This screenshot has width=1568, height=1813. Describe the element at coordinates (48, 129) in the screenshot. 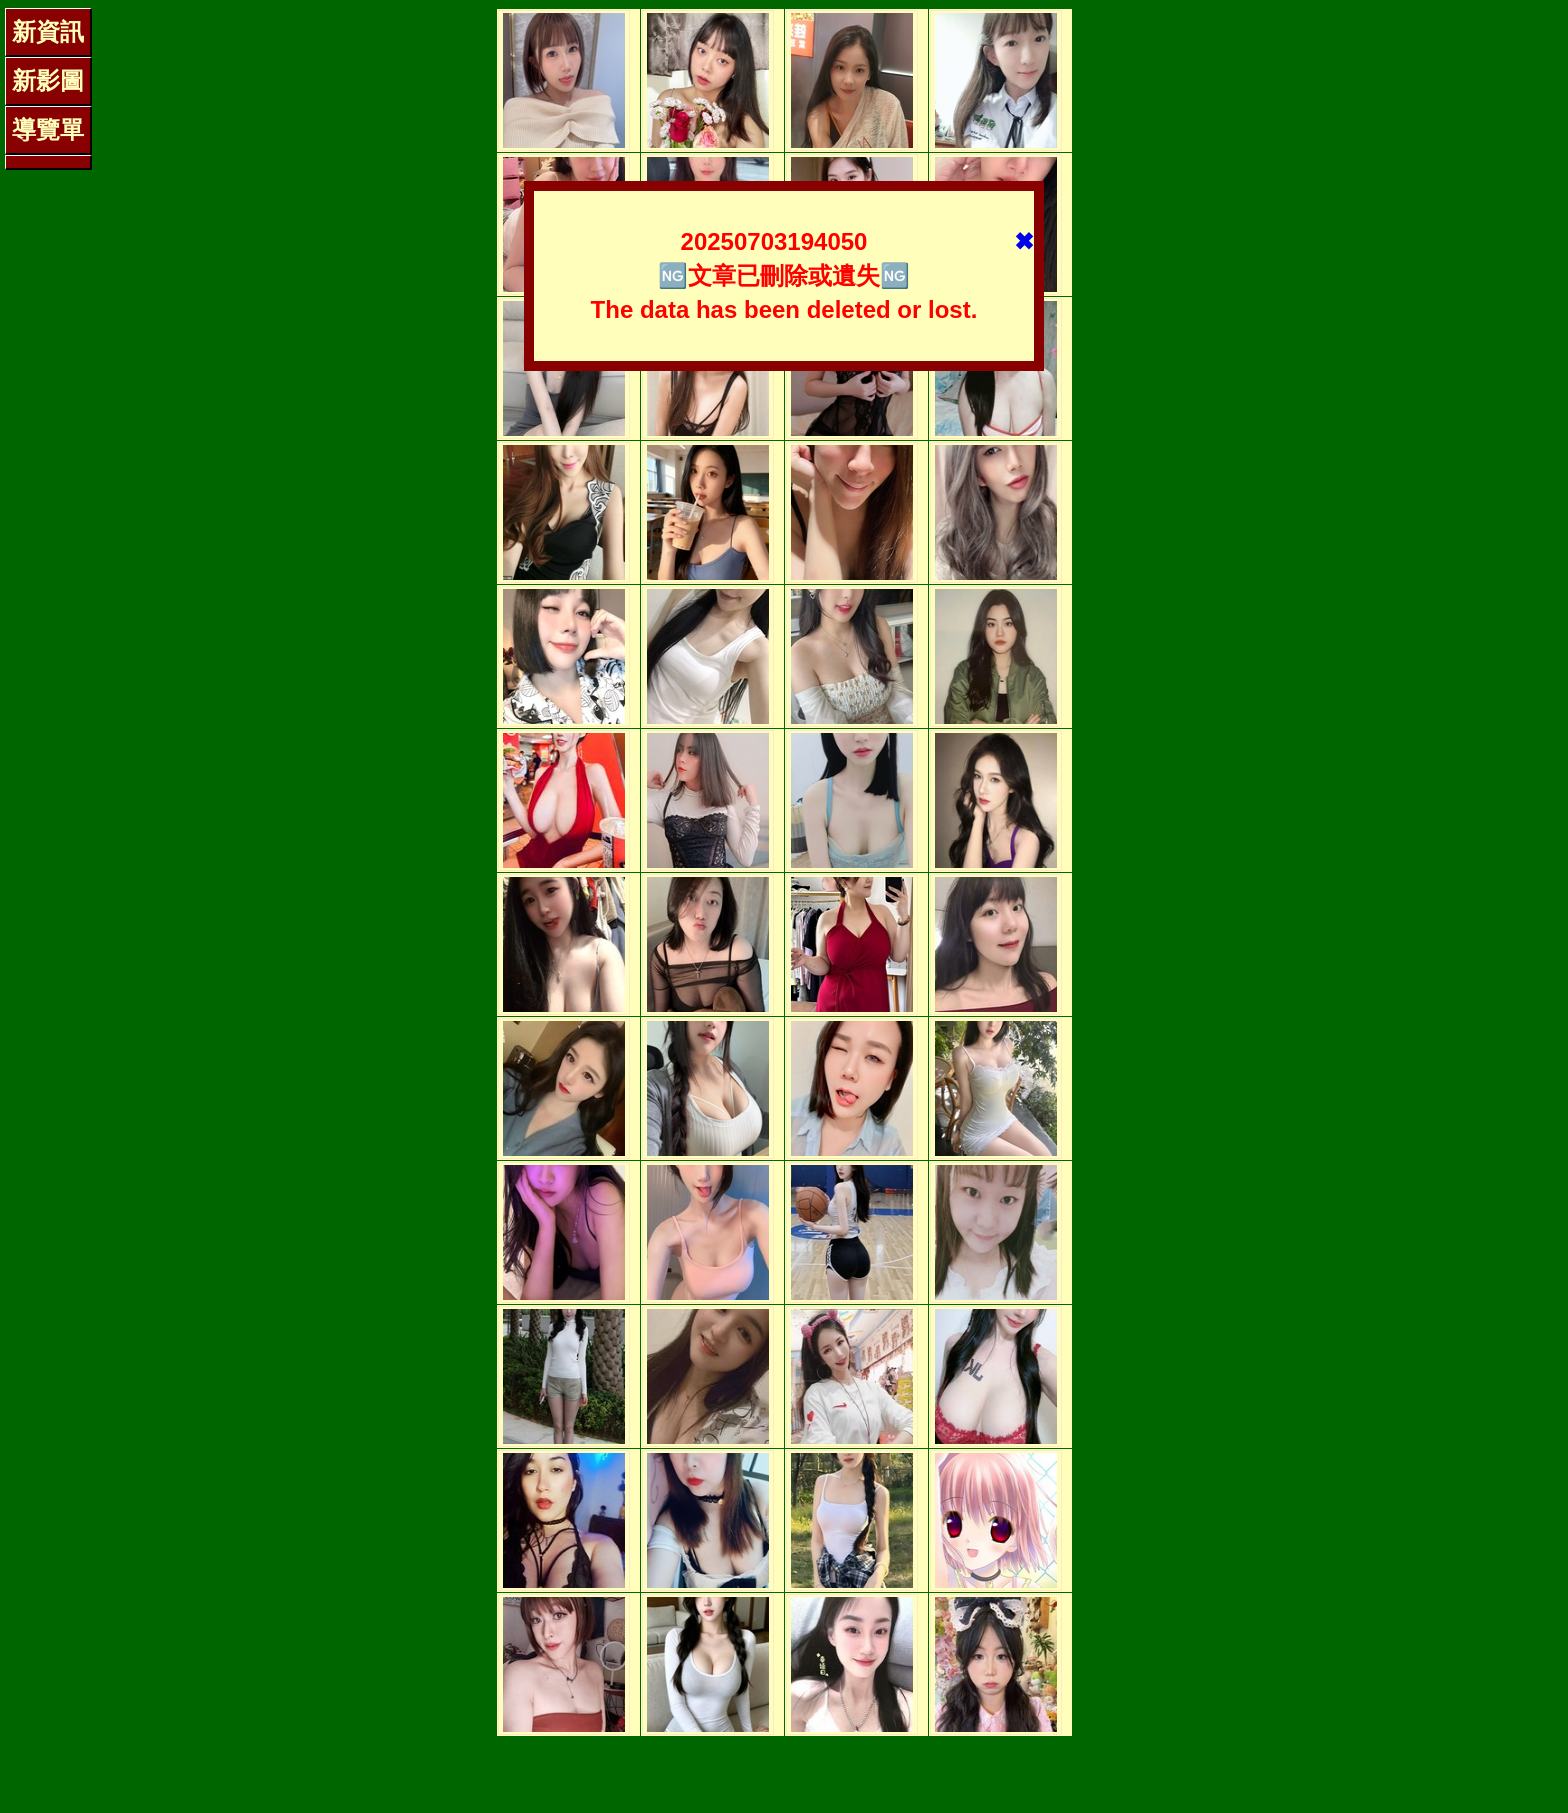

I see `導覽單` at that location.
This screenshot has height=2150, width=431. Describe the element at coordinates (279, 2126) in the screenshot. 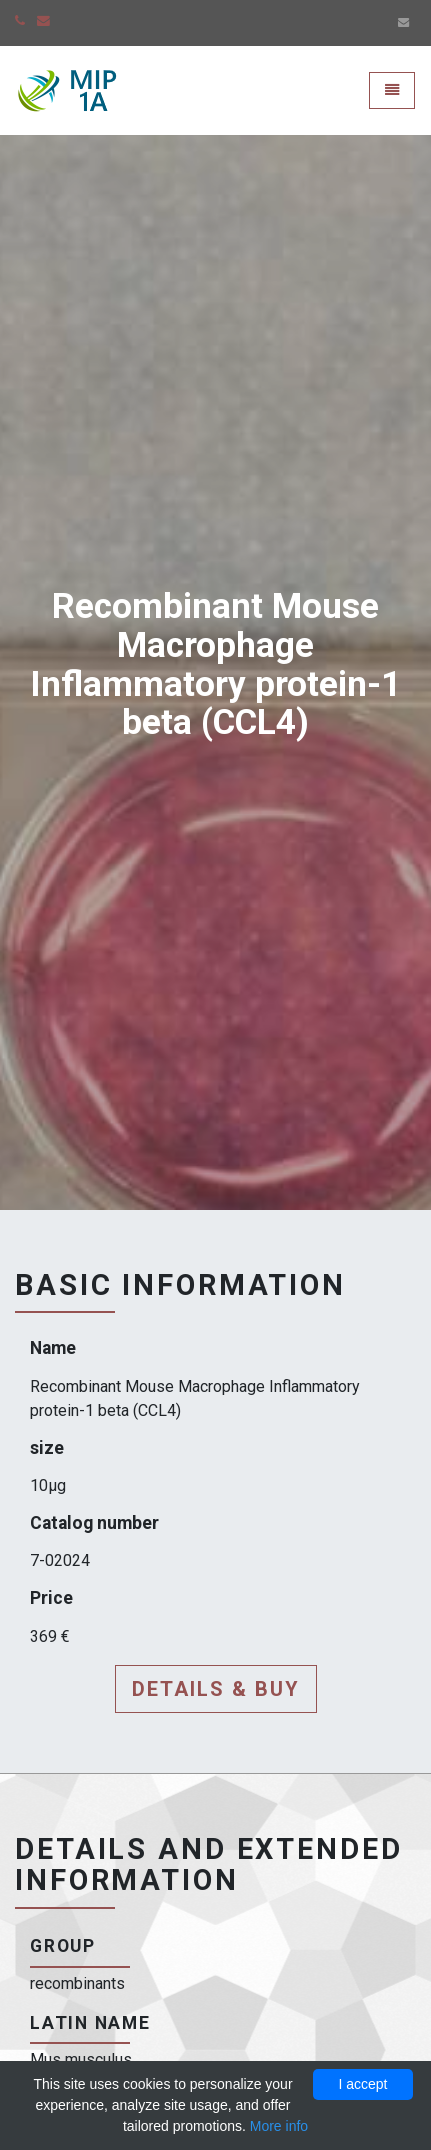

I see `More info` at that location.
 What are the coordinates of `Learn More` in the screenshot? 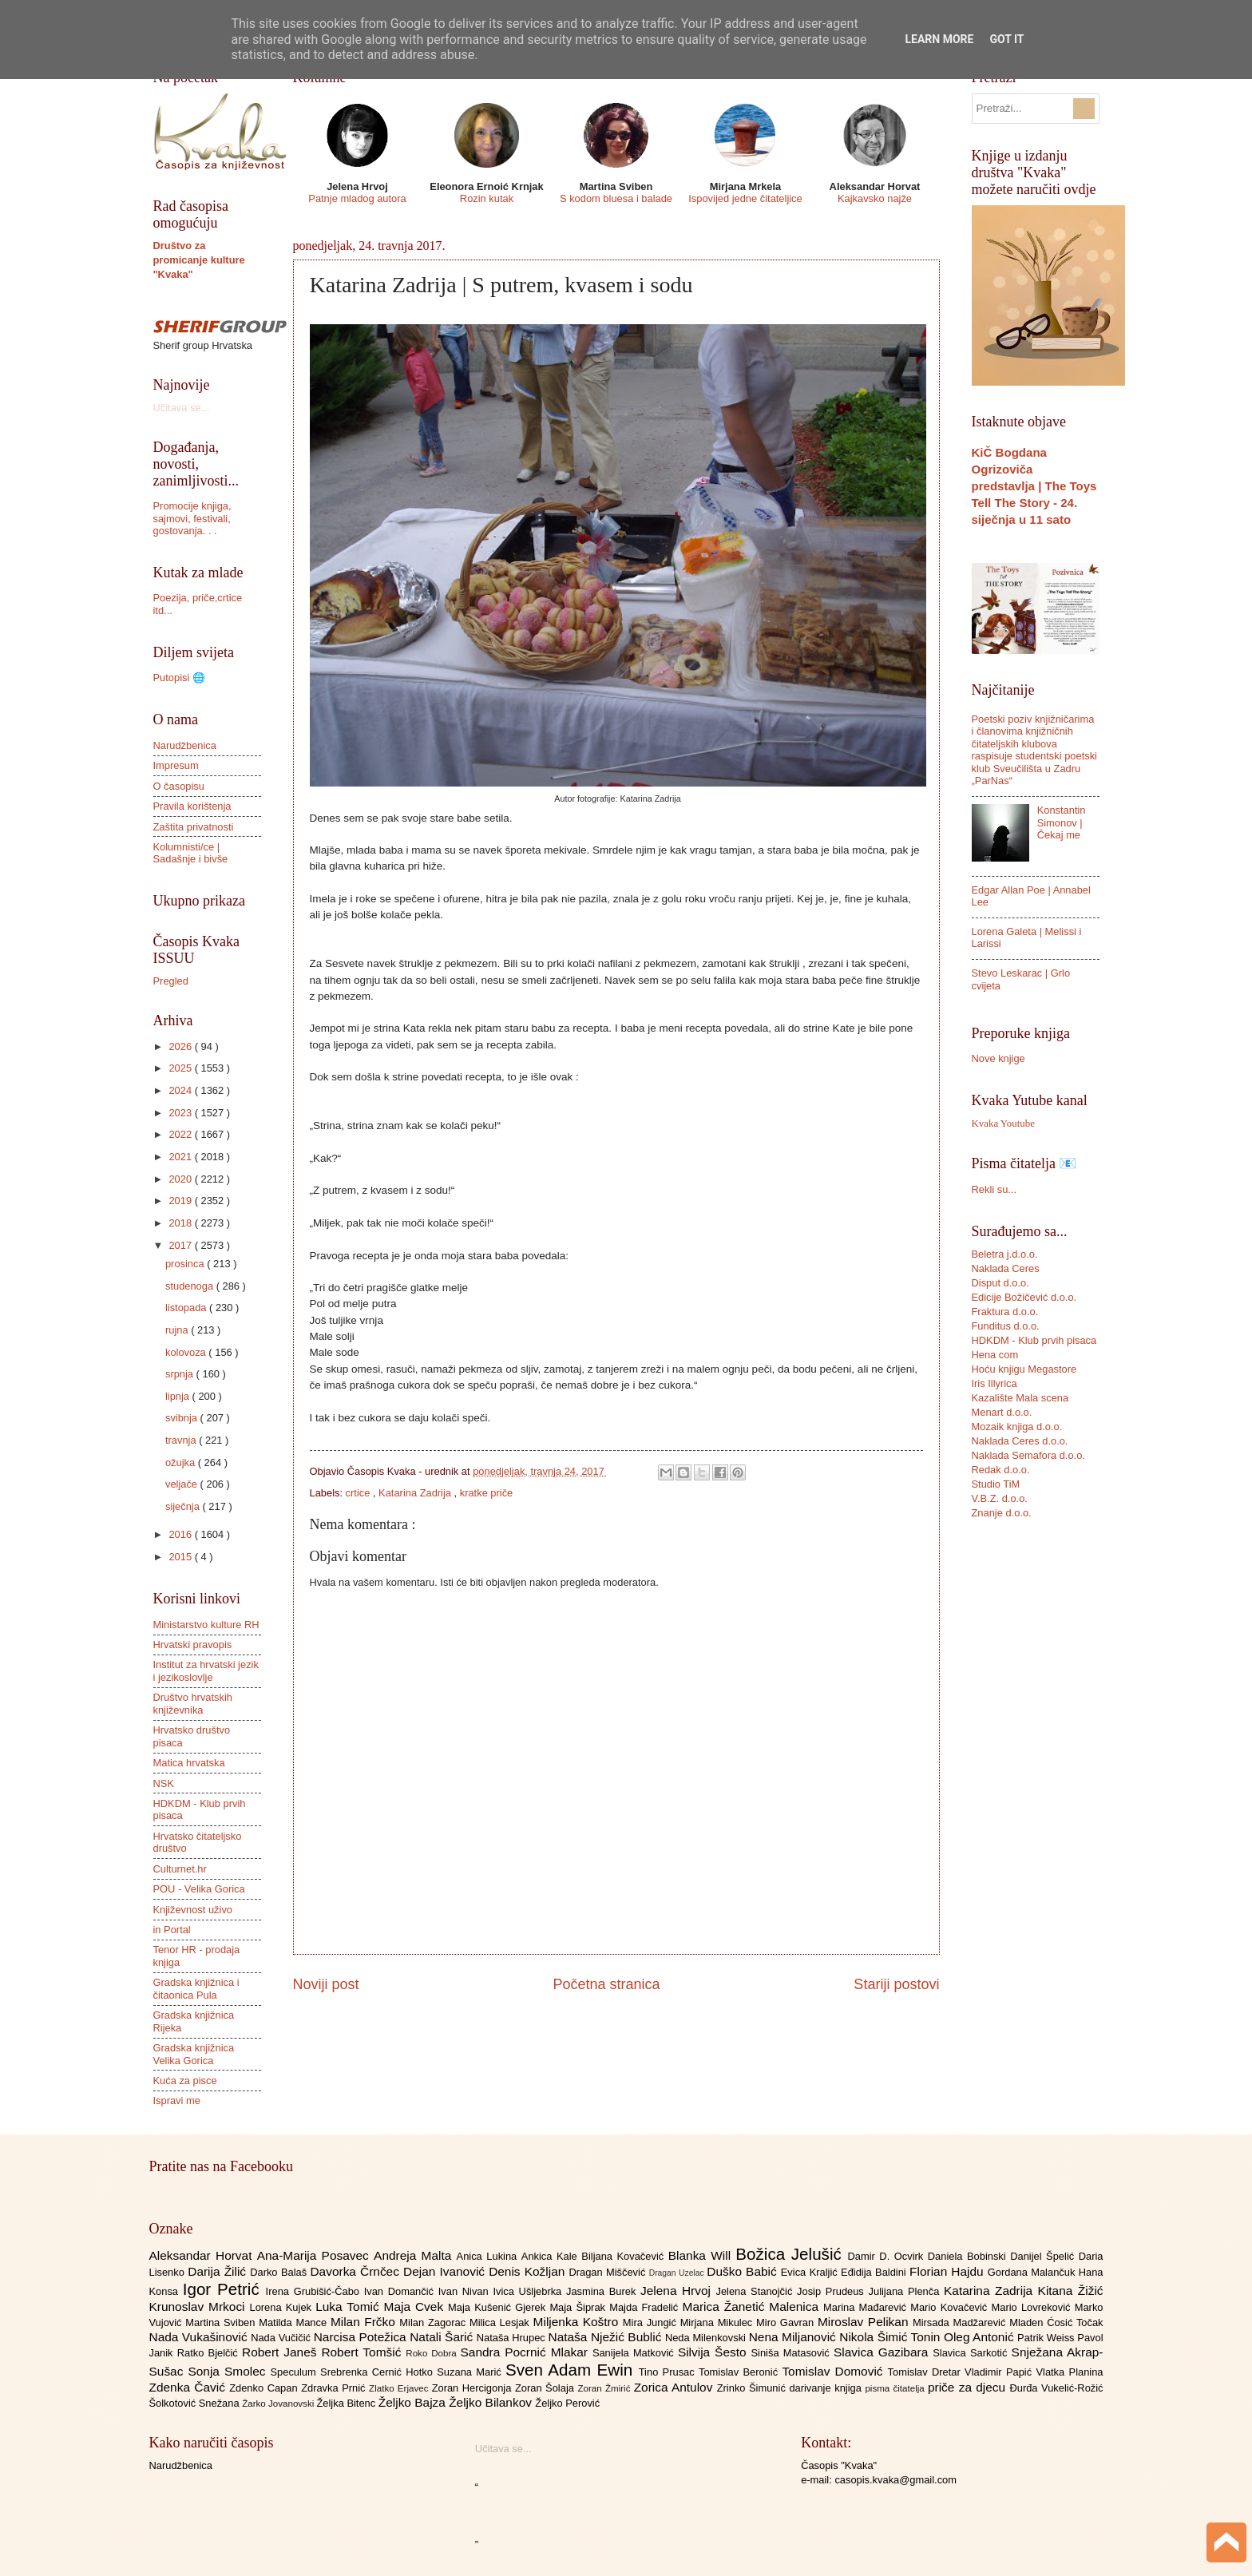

-- -- --

Find the line holding "This screenshot has height=2150, width=431." in the data above. Retype it and every later line exactly, through the end, but not the pictures.

This screenshot has height=2150, width=431. Describe the element at coordinates (279, 2126) in the screenshot. 

I see `More info` at that location.
 What are the coordinates of `Learn More` in the screenshot? 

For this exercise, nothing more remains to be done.